_Records to use_
========
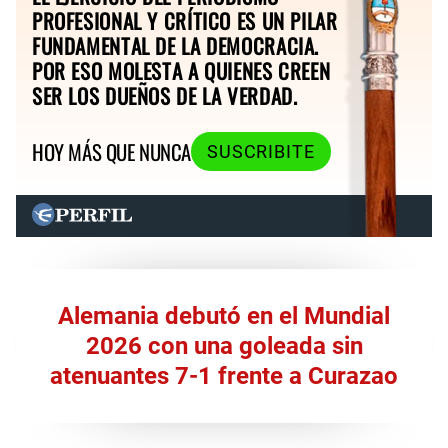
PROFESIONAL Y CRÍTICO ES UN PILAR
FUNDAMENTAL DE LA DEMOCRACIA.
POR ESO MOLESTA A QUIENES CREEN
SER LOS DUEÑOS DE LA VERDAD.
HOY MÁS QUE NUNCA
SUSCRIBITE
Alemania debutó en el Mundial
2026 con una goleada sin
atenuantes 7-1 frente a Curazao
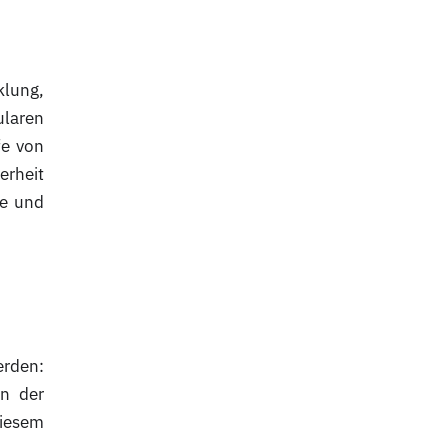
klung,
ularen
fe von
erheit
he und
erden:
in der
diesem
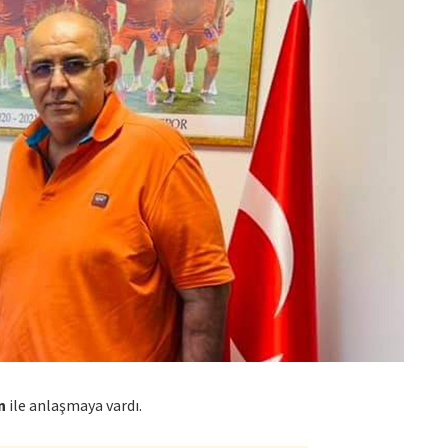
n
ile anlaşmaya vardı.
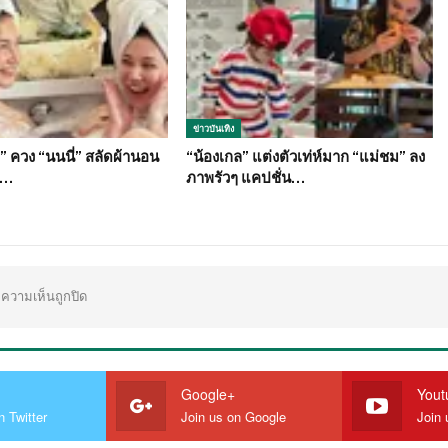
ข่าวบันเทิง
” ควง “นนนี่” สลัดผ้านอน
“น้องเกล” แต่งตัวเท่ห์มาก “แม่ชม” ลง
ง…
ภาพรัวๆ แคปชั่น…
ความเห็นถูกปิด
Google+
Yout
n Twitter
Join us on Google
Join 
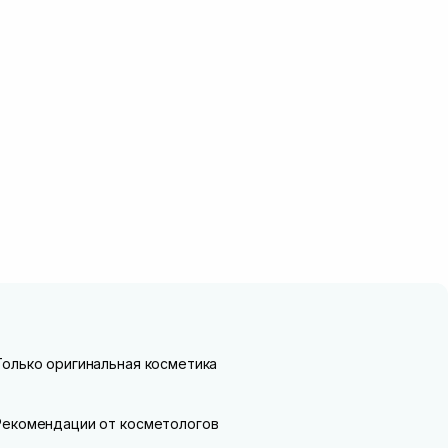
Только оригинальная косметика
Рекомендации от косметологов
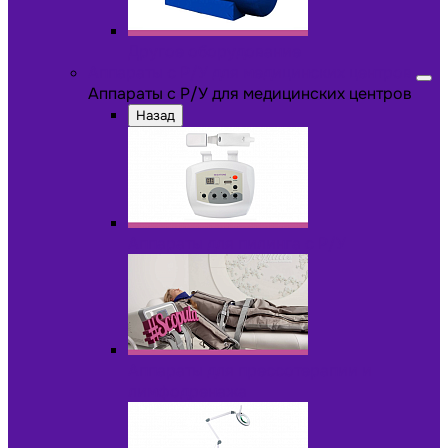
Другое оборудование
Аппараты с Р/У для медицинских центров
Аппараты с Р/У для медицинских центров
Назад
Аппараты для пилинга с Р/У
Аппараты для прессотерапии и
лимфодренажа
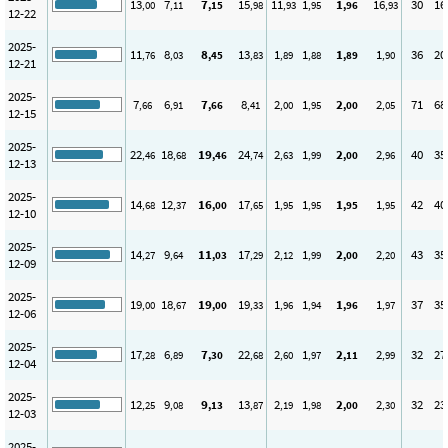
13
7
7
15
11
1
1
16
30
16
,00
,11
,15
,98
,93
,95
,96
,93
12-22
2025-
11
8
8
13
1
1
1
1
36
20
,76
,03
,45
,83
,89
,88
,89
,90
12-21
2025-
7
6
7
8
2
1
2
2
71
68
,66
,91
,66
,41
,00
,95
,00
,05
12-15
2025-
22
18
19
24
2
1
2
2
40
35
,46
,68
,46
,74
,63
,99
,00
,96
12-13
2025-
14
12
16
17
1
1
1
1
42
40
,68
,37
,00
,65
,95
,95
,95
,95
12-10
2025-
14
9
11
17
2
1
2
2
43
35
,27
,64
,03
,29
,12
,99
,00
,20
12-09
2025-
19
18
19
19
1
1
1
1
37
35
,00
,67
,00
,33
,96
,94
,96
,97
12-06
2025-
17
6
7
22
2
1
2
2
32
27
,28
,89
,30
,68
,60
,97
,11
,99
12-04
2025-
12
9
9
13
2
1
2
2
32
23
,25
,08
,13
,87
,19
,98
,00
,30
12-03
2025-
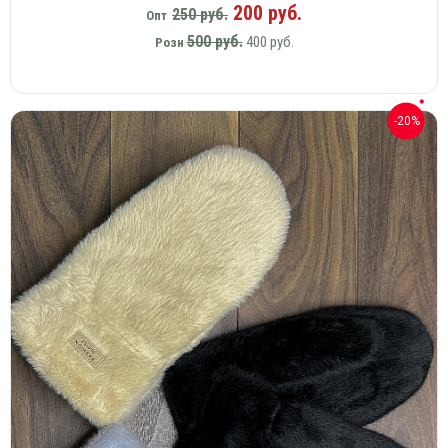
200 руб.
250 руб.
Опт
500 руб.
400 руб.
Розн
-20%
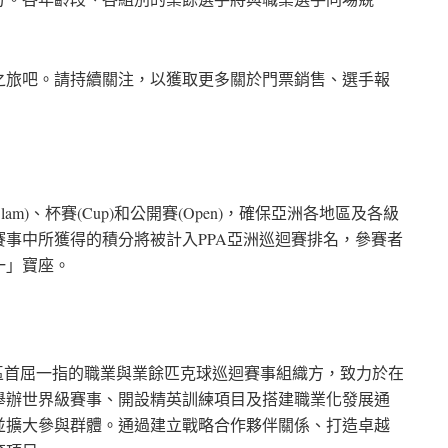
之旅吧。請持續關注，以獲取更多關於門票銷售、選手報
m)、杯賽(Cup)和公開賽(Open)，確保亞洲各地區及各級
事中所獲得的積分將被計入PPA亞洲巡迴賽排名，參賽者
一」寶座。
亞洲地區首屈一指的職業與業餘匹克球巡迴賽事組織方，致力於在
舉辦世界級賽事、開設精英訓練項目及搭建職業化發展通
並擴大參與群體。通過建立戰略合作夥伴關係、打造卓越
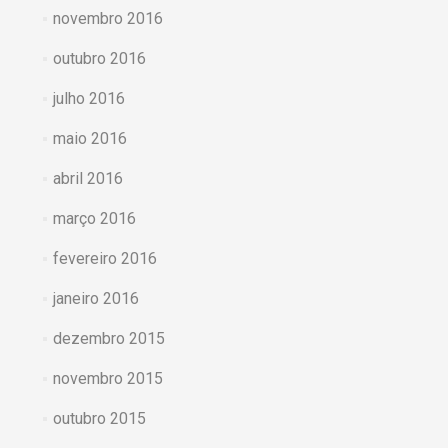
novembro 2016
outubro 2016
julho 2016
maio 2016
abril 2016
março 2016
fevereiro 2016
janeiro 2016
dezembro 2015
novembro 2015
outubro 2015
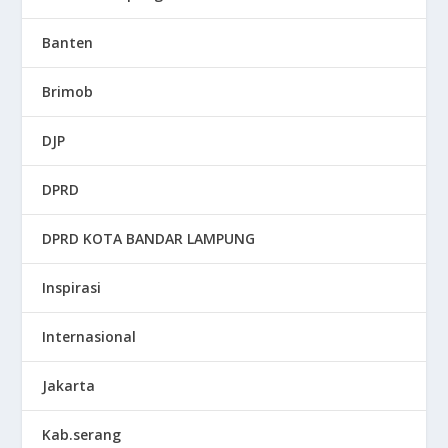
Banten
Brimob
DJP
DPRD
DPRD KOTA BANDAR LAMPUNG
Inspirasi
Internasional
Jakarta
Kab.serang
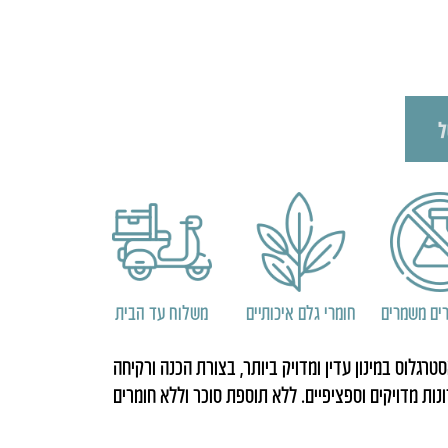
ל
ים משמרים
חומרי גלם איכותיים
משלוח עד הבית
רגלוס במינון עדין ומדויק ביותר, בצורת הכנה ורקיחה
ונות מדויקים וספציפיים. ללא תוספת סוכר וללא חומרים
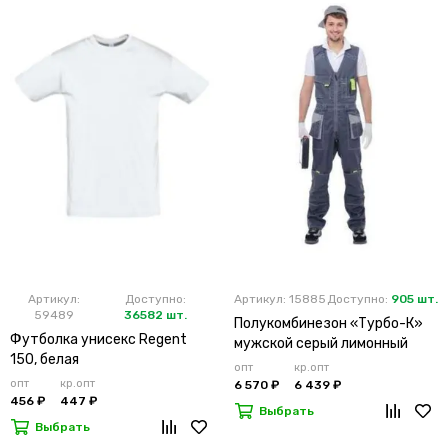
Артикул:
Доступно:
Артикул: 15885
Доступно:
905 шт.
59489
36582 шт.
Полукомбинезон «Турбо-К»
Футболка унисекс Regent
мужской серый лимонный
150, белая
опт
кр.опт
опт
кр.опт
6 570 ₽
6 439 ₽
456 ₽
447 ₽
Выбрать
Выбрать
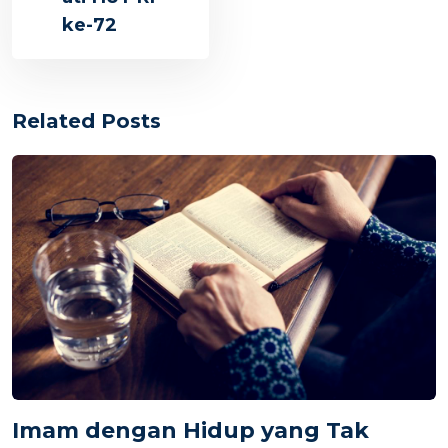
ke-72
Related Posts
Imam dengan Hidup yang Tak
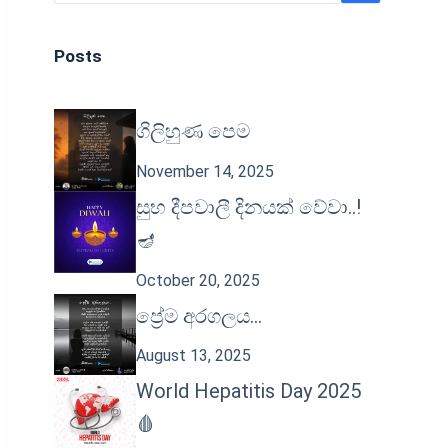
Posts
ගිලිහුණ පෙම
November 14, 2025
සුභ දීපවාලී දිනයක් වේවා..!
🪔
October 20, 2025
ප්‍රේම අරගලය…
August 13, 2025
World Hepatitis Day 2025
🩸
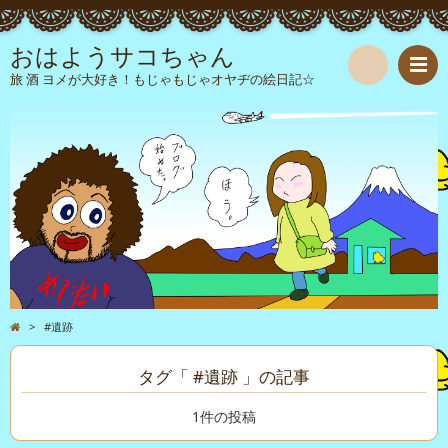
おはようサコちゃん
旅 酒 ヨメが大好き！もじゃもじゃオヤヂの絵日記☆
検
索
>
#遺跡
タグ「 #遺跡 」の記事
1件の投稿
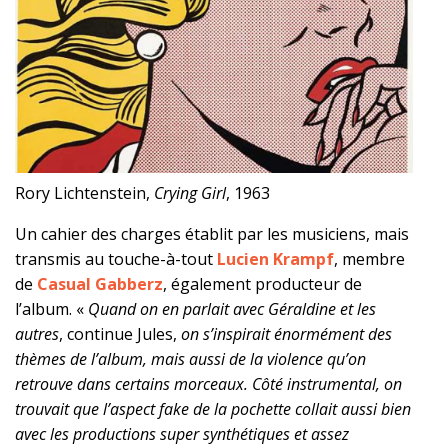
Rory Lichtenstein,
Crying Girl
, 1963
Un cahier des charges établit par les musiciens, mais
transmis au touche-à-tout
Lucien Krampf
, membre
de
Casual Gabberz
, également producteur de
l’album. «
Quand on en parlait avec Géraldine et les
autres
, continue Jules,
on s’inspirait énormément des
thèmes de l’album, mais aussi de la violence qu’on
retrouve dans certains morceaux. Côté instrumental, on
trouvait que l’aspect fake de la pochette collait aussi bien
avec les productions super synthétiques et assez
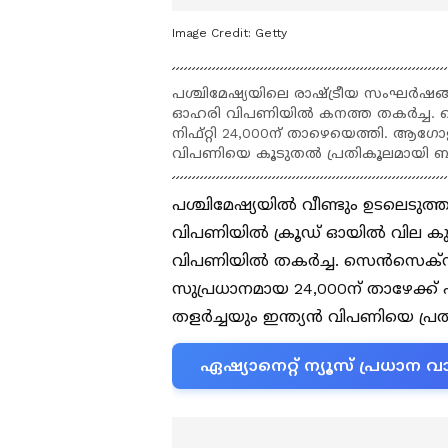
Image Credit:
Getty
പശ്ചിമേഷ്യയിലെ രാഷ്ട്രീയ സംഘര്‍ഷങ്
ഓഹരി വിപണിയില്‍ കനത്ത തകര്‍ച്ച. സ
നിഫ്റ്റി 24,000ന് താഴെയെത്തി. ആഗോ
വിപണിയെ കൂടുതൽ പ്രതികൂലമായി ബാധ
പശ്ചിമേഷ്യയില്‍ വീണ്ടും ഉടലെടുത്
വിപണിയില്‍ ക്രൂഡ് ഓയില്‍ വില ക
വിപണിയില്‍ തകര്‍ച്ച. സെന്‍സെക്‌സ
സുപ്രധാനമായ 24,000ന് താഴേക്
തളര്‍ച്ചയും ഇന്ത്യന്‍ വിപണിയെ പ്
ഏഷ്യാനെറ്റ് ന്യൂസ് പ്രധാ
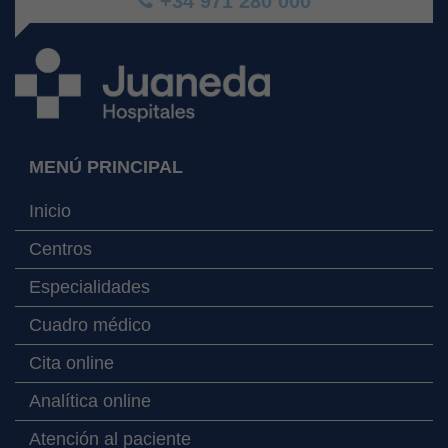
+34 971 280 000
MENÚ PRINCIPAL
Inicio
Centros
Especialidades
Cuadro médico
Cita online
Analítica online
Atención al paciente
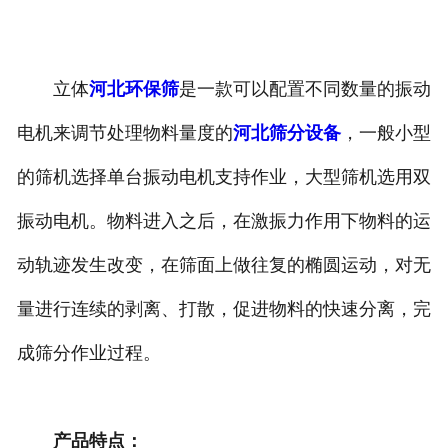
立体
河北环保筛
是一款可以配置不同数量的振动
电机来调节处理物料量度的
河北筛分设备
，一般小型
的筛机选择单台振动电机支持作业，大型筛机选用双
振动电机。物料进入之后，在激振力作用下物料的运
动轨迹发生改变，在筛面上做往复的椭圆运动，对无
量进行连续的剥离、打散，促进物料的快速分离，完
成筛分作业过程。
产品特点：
========
_Prompt_
Only the lines above from the one with "novembro 2015" to the one with "971 280 000" should be printed, both included and exactly as written; no picture belongs in the copy.

_Your solution_
novembro 2015
outubro 2015
Banten
Brimob
DJP
DPRD
DPRD KOTA BANDAR LAMPUNG
Inspirasi
Internasional
Jakarta
Kab.serang
ל
ים משמרים
חומרי גלם איכותיים
משלוח עד הבית
רגלוס במינון עדין ומדויק ביותר, בצורת הכנה ורקיחה
ונות מדויקים וספציפיים. ללא תוספת סוכר וללא חומרים
Артикул:
Доступно:
Артикул: 15885
Доступно:
905 шт.
59489
36582 шт.
Полукомбинезон «Турбо-К»
Футболка унисекс Regent
мужской серый лимонный
150, белая
опт
кр.опт
опт
кр.опт
6 570 ₽
6 439 ₽
456 ₽
447 ₽
Выбрать
Выбрать
ke-72
Related Posts
Imam dengan Hidup yang Tak
Posts
ගිලිහුණ පෙම
November 14, 2025
සුභ දීපවාලී දිනයක් වේවා..!
🪔
October 20, 2025
ප්‍රේම අරගලය…
August 13, 2025
World Hepatitis Day 2025
🩸
おはようサコちゃん
旅 酒 ヨメが大好き！もじゃもじゃオヤヂの絵日記☆
検
索
>
#遺跡
タグ「 #遺跡 」の記事
1件の投稿
Rory Lichtenstein,
Crying Girl
, 1963
Un cahier des charges établit par les musiciens, mais
transmis au touche-à-tout
Lucien Krampf
, membre
de
Casual Gabberz
, également producteur de
l’album. «
Quand on en parlait avec Géraldine et les
autres
, continue Jules,
on s’inspirait énormément des
thèmes de l’album, mais aussi de la violence qu’on
retrouve dans certains morceaux. Côté instrumental, on
trouvait que l’aspect fake de la pochette collait aussi bien
avec les productions super synthétiques et assez
Image Credit:
Getty
പശ്ചിമേഷ്യയിലെ രാഷ്ട്രീയ സംഘര്‍ഷങ്
ഓഹരി വിപണിയില്‍ കനത്ത തകര്‍ച്ച. സ
നിഫ്റ്റി 24,000ന് താഴെയെത്തി. ആഗോ
വിപണിയെ കൂടുതൽ പ്രതികൂലമായി ബാധ
പശ്ചിമേഷ്യയില്‍ വീണ്ടും ഉടലെടുത്
വിപണിയില്‍ ക്രൂഡ് ഓയില്‍ വില ക
വിപണിയില്‍ തകര്‍ച്ച. സെന്‍സെക്‌സ
സുപ്രധാനമായ 24,000ന് താഴേക്
തളര്‍ച്ചയും ഇന്ത്യന്‍ വിപണിയെ പ്
ഏഷ്യാനെറ്റ് ന്യൂസ് പ്രധാ
+34 971 280 000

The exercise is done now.